## Data


### Pretraining Dataset
The pretraining dataset used in this release is a subset of CC-3M dataset, filtered with a more balanced concept coverage distribution.  Please see [here](https://huggingface.co/datasets/liuhaotian/LLaVA-CC3M-Pretrain-595K) for a detailed description of the dataset structure and how to download the images.

If you already have CC-3M dataset on your disk, the image names follow this format: `GCC_train_000000000.jpg`.  You may edit the `image` field correspondingly if necessary.

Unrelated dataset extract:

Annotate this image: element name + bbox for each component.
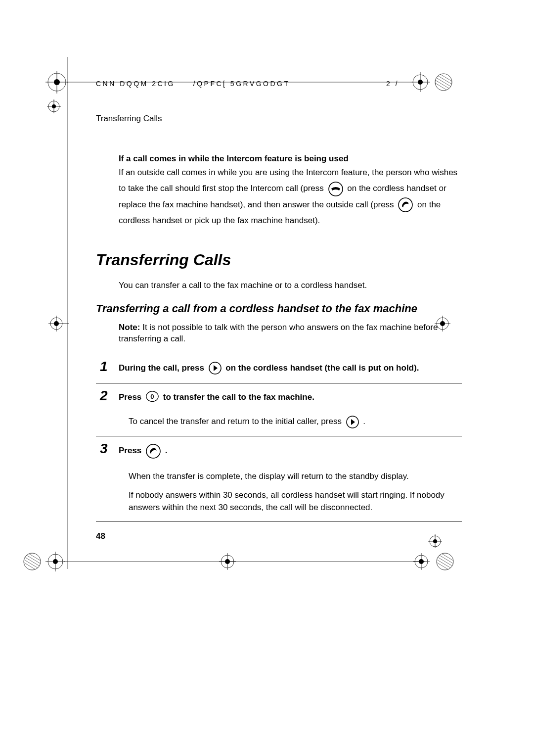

| Data | Chat File | Meta Data | Size |
| --- |  --- |  --- | ---: |
| CC-3M Concept-balanced 595K | [chat.json](https://huggingface.co/datasets/liuhaotian/LLaVA-CC3M-Pretrain-595K/blob/main/chat.json) | [metadata.json](https://huggingface.co/datasets/liuhaotian/LLaVA-CC3M-Pretrain-595K/blob/main/metadata.json) | 211 MB
| LAION/CC/SBU BLIP-Caption Concept-balanced 558K | [blip_laion_cc_sbu_558k.json](https://huggingface.co/datasets/liuhaotian/LLaVA-Pretrain/blob/main/blip_laion_cc_sbu_558k.json) | [metadata.json](#) | 181 MB

**Important notice**: Upon the request from the community, as ~15% images of the original CC-3M dataset are no longer accessible, we upload [`images.zip`](https://huggingface.co/datasets/liuhaotian/LLaVA-CC3M-Pretrain-595K/blob/main/images.zip) for better reproducing our work in research community. It must not be used for any other purposes. The use of these images must comply with the CC-3M license. This may be taken down at any time when requested by the original CC-3M dataset owner or owners of the referenced images.